Optimizing GFE Performance

Parallel and Serial Processing

Employ parallel and serial processing tactically to extract the most utility from the GFE.

Parallel Processing

For datasets that fit comfortably within the GFE RAM limits, consider processing in parallel. In the best cases, this can significantly reduce computation time by dividing the workload across multiple CPU cores. Parallel processing can be done in Python using libraries such as dask, and pyspark. In R, consider using packages such as future and furrr (a near drop-in replacement for the popular purrr package).

Serial Processing

Some datasets consist of many smaller files. For such data sets, even if their total size exceeds the available RAM on a GFE, processing each file in series can enable the work to be completed without moving to a cloud context.

Other Strategies

  • Data optimization: reduce the size of your dataset by filtering out irrelevant records.
  • Efficient coding practices: Optimize your code by using vectorized operations, and efficient data structures. Consider using packages that are designed for speedy data processing such as arrow, dtplyr, and data.table in R and pyspark in Python.
  • Memory management: Actively manage memory by freeing up unused variables, for example by explicitly calling gc() after removing large objects in R or gc.collect() in Python. Consider the use of data processing libraries that minimize memory footprint.
  • Chunking: For large datasets, consider processing the data in chunks that fit into your RAM.

Considering the Cloud

If the GFE context is underperforming consider the following factors before moving to the cloud:

Size and Complexity of the Dataset

Datasets close to or exceeding the size of our available RAM may cause significant slowdowns or inability to process the data entirely in memory. If a dataset is larger than approximately 12GB (considering some memory for the operating system and other applications), it is time to consider switching to a cloud context.

Cost

Cloud services usually operate on a pay-as-you-go model, which can be cost-effective if your usage is variable. However, for consistent usage, the costs can add up. Local development might require an upfront investment in hardware or software but can be cheaper in the long run. If the software needed for the project is locally available and there are no other concerns that make moving to the cloud desirable, consider conducting the work on a GFE.

Scalability

If the project is expected to grow rapidly, or the amount of resources needed will vary throughout the project's duration, consider using cloud services. Working in the cloud can provide the flexibility to scale resources up or down quickly and efficiently.

Collaboration

Projects requiring collaboration, especially those with tasks involving sensitive data, may require at least some use of cloud services. Consider carefully what cloud services are needed. For example, if computational requirements are low but data must be shared, it may suffice to set up a database in the cloud.

Security and Compliance

Carefully consider data security and compliance concerns when choosing the computing context. Cloud providers offer robust security measures, but some projects may require that sensitive data remain on-premises.
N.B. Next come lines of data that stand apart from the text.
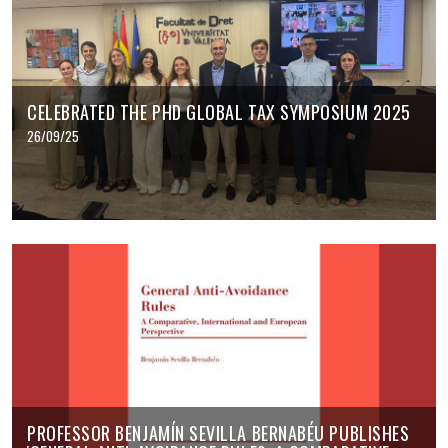
CELEBRATED THE PHD GLOBAL TAX SYMPOSIUM 2025
26/09/25
PROFESSOR BENJAMÍN SEVILLA BERNABÉU PUBLISHES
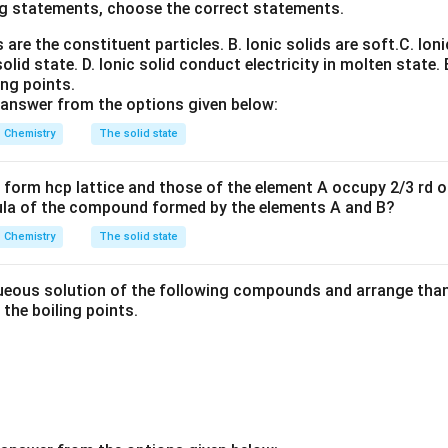
water.
Water molecule:
g statements, choose the correct statements.
ns are the constituent particles.
H_2O
B. Ionic solids are soft.
C. Ioni
H
O
2
solid state.
D. Ionic solid conduct electricity in molten state.
ing points.
 answer from the options given below:
toms capable of donation
on oxygen capable of acceptance Thus one water molecule can pa
Chemistry
The solid state
form hcp lattice and those of the element A occupy 2/3 rd of
ula of the compound formed by the elements A and B?
F.
HF forms strong hydrogen bonds but each molecule possess
nce the network is less extensive than water.
Chemistry
The solid state
 ammonia.
Ammonia contains one lone pair and three hydrogen 
eous solution of the following compounds and arrange than 
electronegative than oxygen. Therefore hydrogen bonding is weak
n the boiling points.
methanol.
Methanol forms hydrogen bonds but only through one 
ing network is less extensive.
Conclusion:
Water develops the 
l hydrogen-bonded network. Hence maximum hydrogen bonding o
H_2O
H
O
Cloud-based solutions must operate within environments that have been granted an Authority to Operate (ATO), ensuring they meet the comprehensive security standards required by the respective agency or department.
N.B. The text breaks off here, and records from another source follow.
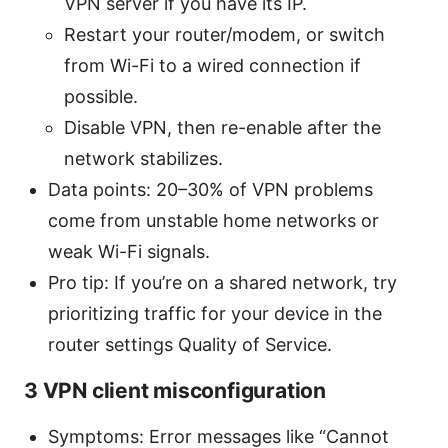
VPN server if you have its IP.
Restart your router/modem, or switch
from Wi-Fi to a wired connection if
possible.
Disable VPN, then re-enable after the
network stabilizes.
Data points: 20–30% of VPN problems
come from unstable home networks or
weak Wi-Fi signals.
Pro tip: If you’re on a shared network, try
prioritizing traffic for your device in the
router settings Quality of Service.
3 VPN client misconfiguration
Symptoms: Error messages like “Cannot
Analyses performed on GFE must use software that has been approved by HHS. This ensures that all data handling and processing activities are conducted safely, securely, and in compliance with federal regulations, thereby safeguarding sensitive information and maintaining the integrity of government operations.

Performance

Some computationally intense tasks may require (or strongly benefit from) the use of a cloud environment. Keep in mind, however, the additional time required to configure and maintain the cloud environment. If the time savings outweigh the required investment, a cloud context may be a good choice.

Making the Choice

The choice between cloud and local environments does not have to be a binary one. A hybrid approach, where some aspects of the project are handled locally and others in the cloud, is a possibility and may be more efficient than adopting either option entirely.